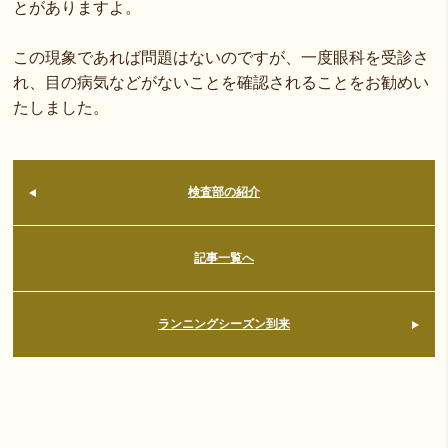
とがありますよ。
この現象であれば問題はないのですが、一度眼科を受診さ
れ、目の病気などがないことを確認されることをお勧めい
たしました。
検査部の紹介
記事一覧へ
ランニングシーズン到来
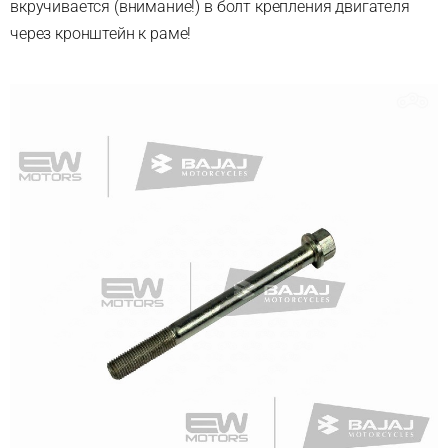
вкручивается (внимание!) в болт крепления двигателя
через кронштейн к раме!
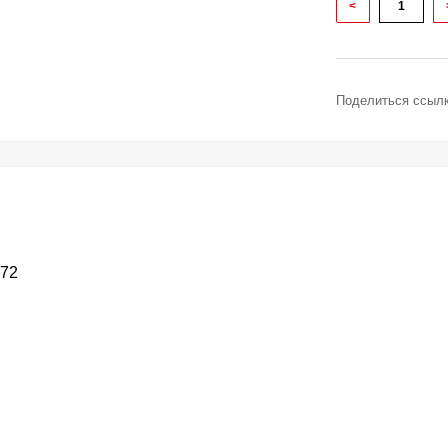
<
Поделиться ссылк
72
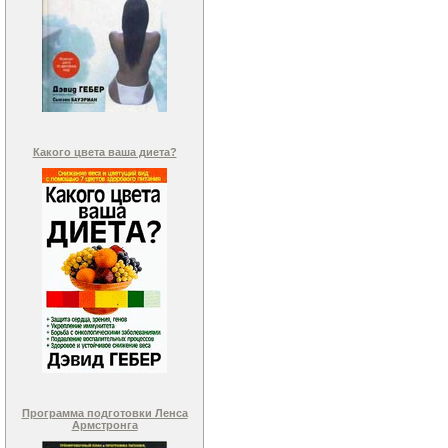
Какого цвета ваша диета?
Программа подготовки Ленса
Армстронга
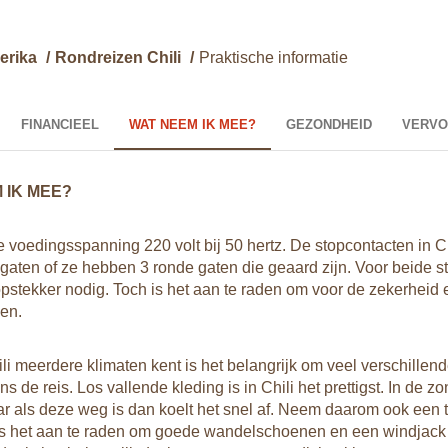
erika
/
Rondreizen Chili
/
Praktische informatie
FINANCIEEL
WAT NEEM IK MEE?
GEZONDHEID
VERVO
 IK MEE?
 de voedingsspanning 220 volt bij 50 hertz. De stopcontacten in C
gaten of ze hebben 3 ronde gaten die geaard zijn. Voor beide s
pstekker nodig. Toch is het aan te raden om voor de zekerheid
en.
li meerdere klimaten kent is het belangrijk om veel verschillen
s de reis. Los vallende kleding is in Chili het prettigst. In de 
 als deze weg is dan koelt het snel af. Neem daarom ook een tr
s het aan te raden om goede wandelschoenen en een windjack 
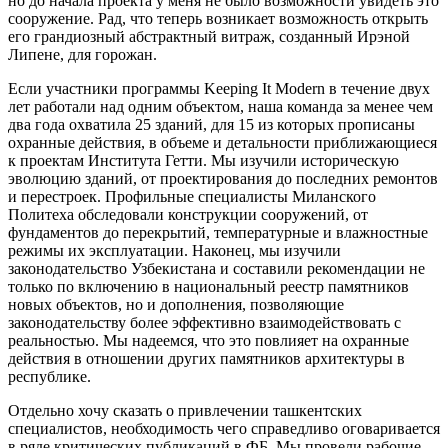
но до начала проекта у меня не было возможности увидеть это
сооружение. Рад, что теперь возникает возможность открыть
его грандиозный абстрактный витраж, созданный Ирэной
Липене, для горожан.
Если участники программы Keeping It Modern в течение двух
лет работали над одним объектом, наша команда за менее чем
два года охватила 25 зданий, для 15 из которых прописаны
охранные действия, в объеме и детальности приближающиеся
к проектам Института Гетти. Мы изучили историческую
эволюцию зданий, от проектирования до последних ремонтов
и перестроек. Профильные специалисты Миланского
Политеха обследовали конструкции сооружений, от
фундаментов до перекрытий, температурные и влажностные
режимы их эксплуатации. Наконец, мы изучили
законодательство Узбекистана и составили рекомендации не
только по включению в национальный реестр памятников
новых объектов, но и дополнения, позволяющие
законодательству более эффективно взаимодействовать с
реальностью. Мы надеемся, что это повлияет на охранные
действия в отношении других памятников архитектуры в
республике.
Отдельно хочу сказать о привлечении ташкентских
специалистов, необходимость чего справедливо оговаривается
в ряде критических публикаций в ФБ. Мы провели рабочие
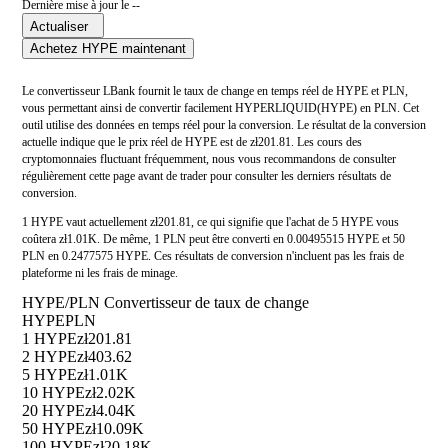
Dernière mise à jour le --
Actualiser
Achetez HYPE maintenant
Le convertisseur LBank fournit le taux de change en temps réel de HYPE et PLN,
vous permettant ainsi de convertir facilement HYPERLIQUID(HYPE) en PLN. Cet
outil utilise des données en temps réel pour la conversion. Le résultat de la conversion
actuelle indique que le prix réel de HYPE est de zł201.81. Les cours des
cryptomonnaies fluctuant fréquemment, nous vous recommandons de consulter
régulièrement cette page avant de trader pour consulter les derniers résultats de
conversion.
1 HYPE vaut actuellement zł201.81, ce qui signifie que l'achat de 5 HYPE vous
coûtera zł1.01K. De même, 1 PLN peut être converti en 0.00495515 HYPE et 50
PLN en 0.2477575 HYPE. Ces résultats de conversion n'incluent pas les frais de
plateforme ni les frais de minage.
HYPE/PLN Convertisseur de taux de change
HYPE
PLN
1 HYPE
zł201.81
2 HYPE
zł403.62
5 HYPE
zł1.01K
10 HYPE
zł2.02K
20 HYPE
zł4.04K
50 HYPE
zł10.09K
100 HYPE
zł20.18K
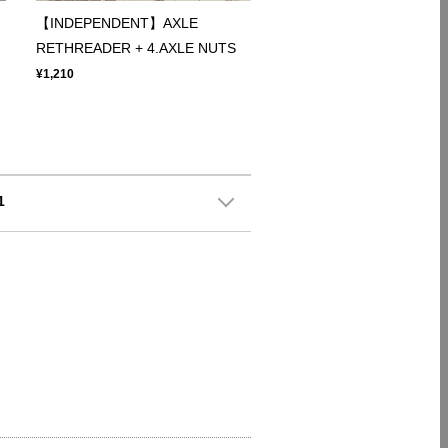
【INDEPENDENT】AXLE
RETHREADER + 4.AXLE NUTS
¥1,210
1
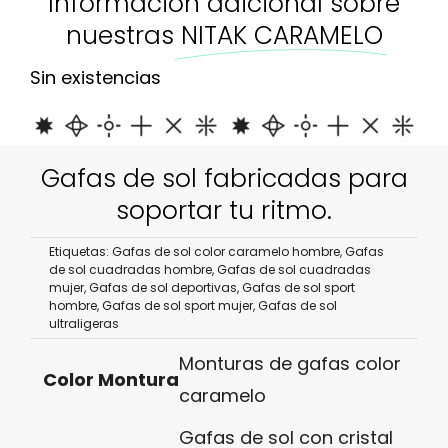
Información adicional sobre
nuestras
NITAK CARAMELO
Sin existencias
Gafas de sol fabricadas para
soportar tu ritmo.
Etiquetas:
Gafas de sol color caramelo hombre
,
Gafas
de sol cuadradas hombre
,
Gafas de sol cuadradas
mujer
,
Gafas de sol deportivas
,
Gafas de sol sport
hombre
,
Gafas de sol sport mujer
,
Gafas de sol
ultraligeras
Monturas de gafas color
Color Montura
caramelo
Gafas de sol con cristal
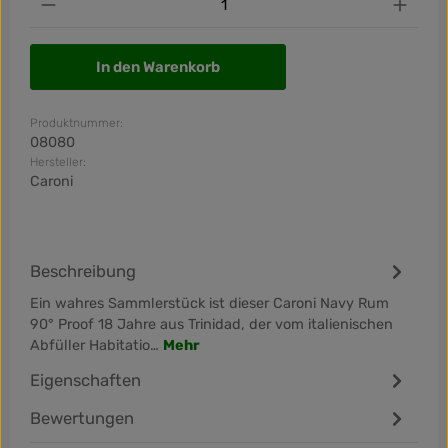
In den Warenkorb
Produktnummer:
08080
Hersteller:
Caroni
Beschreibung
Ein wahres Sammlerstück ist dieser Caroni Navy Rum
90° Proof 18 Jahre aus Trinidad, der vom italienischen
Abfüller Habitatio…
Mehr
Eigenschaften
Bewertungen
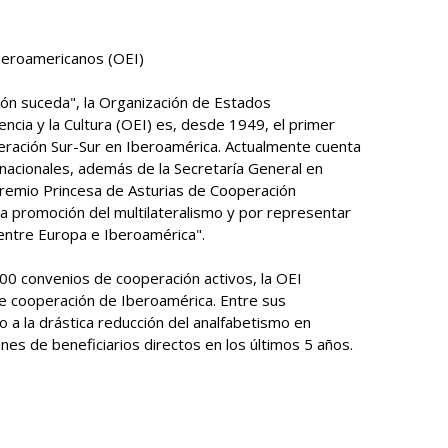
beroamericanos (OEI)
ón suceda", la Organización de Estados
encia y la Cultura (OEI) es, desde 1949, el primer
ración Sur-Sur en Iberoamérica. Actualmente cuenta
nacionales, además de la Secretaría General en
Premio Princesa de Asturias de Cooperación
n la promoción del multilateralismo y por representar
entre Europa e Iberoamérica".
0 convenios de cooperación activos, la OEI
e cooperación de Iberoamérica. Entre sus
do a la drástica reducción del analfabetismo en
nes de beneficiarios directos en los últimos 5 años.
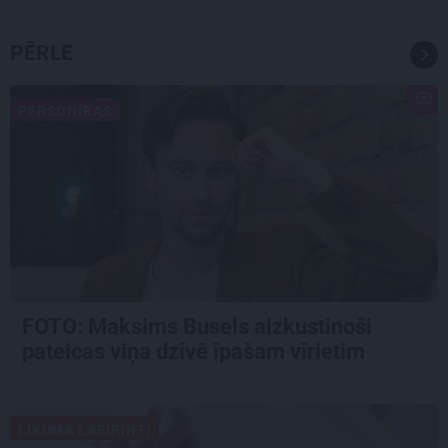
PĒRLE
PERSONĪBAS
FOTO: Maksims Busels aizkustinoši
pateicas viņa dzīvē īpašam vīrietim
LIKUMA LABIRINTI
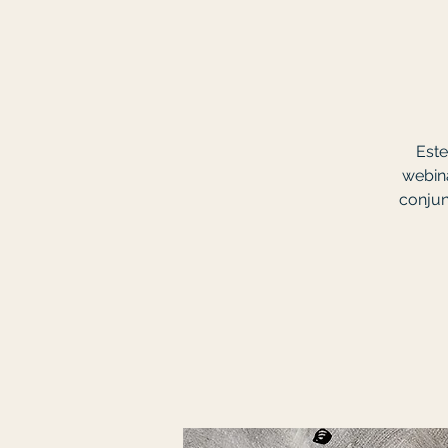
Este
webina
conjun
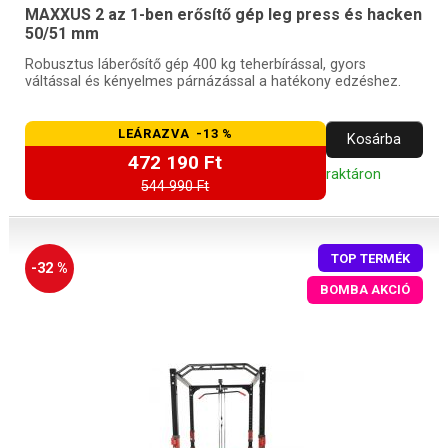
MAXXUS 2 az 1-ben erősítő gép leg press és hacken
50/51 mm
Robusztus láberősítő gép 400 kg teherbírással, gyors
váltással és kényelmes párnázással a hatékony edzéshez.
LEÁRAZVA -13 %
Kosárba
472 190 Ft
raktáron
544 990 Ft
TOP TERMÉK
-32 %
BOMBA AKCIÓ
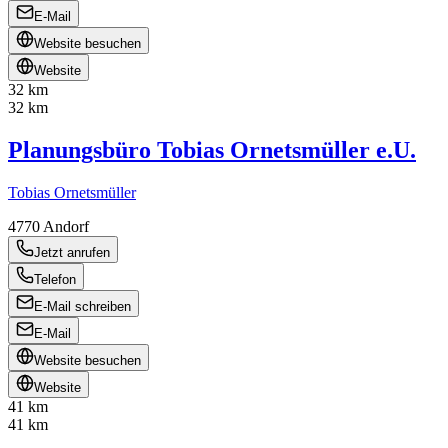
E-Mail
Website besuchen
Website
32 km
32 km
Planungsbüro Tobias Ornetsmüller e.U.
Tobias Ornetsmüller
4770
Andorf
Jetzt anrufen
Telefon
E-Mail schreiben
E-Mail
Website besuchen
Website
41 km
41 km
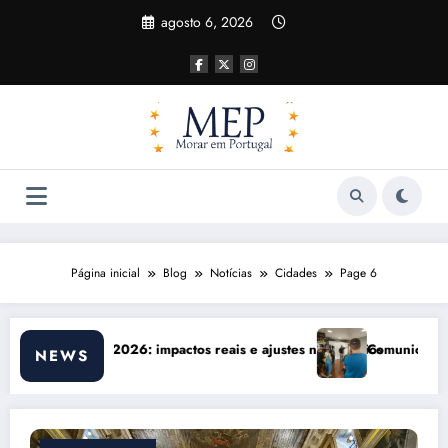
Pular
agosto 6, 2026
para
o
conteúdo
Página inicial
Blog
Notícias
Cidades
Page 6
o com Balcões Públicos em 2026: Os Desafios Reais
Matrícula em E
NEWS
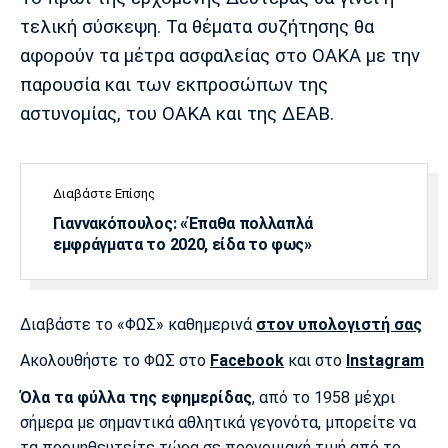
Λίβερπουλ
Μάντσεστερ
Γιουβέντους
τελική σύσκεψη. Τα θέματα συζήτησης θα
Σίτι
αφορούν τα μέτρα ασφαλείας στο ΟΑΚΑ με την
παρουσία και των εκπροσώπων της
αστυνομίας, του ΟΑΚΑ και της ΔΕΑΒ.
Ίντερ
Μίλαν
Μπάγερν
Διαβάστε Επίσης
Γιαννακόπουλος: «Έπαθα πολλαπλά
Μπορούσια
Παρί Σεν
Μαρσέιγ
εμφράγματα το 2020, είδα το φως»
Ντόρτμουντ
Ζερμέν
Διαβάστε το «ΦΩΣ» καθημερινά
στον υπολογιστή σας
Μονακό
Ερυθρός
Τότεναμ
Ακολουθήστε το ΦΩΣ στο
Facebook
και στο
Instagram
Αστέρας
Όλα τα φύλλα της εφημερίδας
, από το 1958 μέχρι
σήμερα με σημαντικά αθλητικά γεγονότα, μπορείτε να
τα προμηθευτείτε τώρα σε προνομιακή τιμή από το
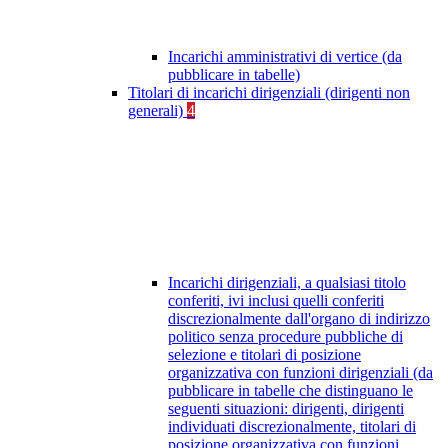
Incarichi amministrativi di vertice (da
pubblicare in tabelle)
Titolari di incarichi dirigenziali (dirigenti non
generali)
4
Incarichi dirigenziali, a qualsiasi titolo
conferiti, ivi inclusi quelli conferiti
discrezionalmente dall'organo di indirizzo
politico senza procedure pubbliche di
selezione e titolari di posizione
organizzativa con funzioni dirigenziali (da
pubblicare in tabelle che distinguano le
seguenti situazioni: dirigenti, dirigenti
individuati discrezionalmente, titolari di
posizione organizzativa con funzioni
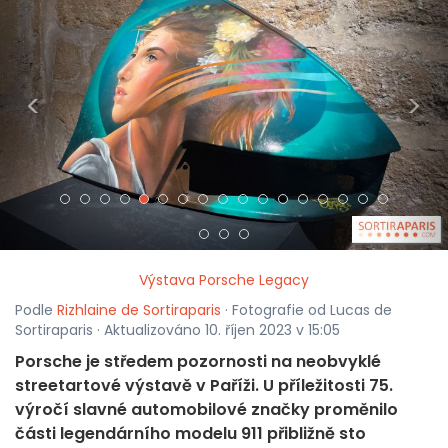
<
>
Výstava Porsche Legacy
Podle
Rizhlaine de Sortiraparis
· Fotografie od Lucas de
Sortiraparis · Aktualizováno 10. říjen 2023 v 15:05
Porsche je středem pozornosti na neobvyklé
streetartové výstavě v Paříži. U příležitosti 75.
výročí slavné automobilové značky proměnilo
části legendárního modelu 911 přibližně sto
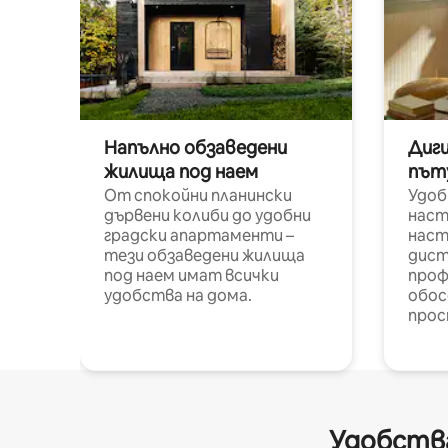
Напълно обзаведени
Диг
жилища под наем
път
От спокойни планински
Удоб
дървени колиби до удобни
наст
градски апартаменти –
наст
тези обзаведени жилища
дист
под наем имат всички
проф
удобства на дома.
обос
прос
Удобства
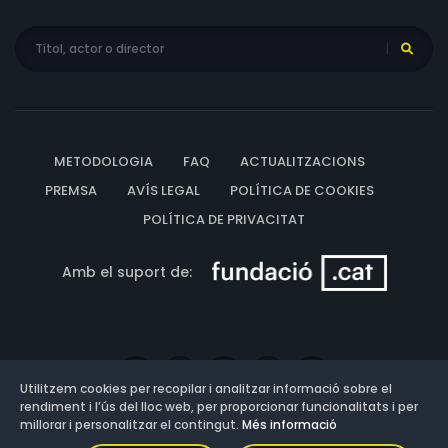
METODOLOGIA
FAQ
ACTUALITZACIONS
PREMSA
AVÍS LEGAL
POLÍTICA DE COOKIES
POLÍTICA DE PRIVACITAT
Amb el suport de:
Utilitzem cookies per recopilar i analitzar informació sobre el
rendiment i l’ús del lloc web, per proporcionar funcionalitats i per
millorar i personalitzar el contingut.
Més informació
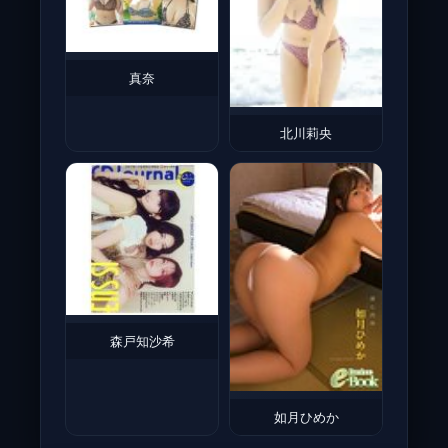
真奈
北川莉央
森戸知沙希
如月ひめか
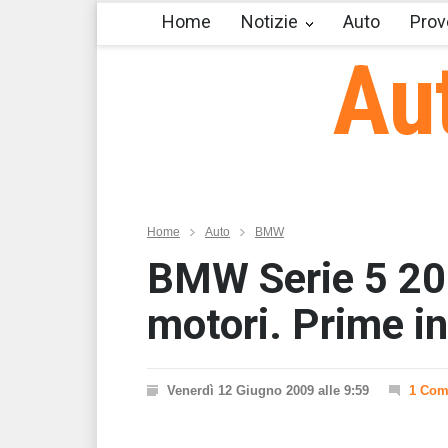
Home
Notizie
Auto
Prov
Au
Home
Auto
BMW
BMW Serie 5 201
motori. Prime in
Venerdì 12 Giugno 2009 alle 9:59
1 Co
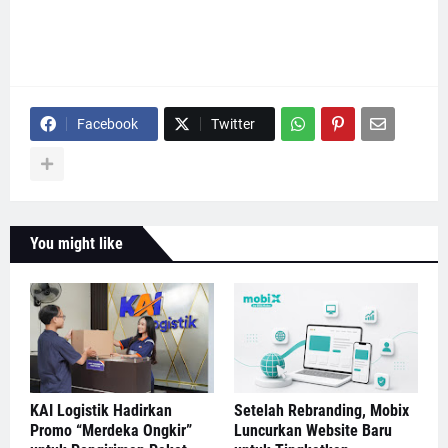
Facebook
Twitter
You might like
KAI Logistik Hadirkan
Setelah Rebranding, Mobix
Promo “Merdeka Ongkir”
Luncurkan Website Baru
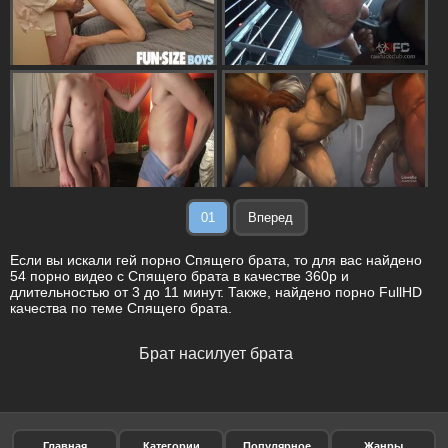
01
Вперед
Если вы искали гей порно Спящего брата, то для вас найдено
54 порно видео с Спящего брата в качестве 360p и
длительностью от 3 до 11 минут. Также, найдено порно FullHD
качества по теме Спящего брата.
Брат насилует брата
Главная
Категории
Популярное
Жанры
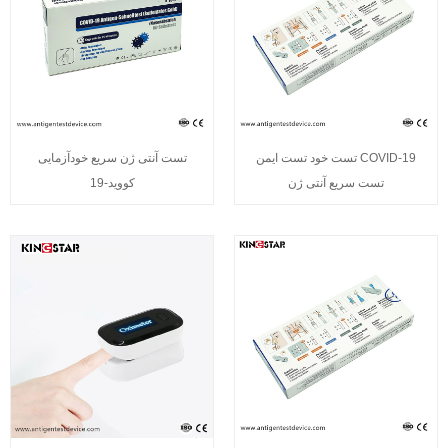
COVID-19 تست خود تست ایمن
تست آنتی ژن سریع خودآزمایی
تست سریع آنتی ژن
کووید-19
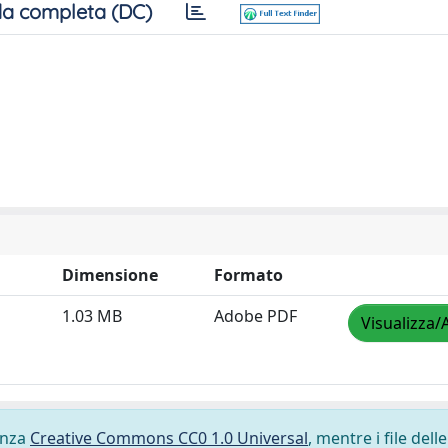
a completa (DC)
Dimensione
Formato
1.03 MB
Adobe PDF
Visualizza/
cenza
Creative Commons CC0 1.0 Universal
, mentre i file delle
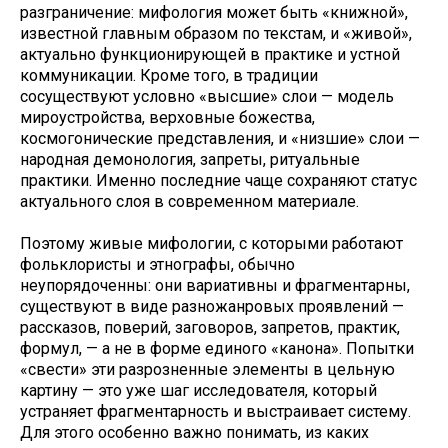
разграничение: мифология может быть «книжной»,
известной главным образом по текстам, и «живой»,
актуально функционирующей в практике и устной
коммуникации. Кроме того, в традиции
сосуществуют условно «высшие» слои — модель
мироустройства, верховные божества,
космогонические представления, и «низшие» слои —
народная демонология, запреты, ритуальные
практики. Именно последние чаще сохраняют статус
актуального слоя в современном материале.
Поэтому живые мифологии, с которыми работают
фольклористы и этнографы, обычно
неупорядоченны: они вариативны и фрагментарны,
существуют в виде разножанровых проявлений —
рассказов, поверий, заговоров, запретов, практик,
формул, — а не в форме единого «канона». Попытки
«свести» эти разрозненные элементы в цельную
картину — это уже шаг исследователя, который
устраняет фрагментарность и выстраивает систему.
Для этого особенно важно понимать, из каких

> [PROBLEM TO WORK ON]: Scan the material above for lines that contain the string "temps", and copy each such line.

> [RESULT]:
Le convertisseur LBank fournit le taux de change en temps réel de HYPE et PLN,
outil utilise des données en temps réel pour la conversion. Le résultat de la conversion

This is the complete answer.